BEGIN Excerpted data

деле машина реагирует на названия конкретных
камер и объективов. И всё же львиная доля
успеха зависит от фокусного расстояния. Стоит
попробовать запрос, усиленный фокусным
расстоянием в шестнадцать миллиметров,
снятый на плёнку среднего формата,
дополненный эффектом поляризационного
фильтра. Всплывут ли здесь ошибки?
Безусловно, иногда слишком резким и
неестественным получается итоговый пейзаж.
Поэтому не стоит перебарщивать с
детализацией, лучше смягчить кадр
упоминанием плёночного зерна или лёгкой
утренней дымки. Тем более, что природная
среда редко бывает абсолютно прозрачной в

END Excerpted data
BEGIN Excerpted data

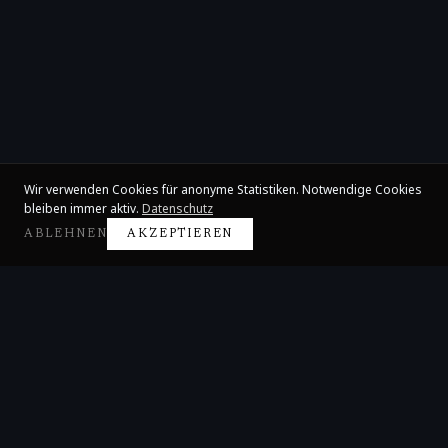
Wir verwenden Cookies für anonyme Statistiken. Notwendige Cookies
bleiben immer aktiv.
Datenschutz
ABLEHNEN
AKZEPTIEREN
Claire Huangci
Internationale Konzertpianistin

END Excerpted data

### Exercise:
Starting with the line that holds "деле машина реагирует на названия конкретных" and ending with the line that holds "среда редко бывает абсолютно прозрачной в", retype every line in the data above exactly, and nothing else.

### Solution for this problem:
деле машина реагирует на названия конкретных
камер и объективов. И всё же львиная доля
успеха зависит от фокусного расстояния. Стоит
попробовать запрос, усиленный фокусным
расстоянием в шестнадцать миллиметров,
снятый на плёнку среднего формата,
дополненный эффектом поляризационного
фильтра. Всплывут ли здесь ошибки?
Безусловно, иногда слишком резким и
неестественным получается итоговый пейзаж.
Поэтому не стоит перебарщивать с
детализацией, лучше смягчить кадр
упоминанием плёночного зерна или лёгкой
утренней дымки. Тем более, что природная
среда редко бывает абсолютно прозрачной в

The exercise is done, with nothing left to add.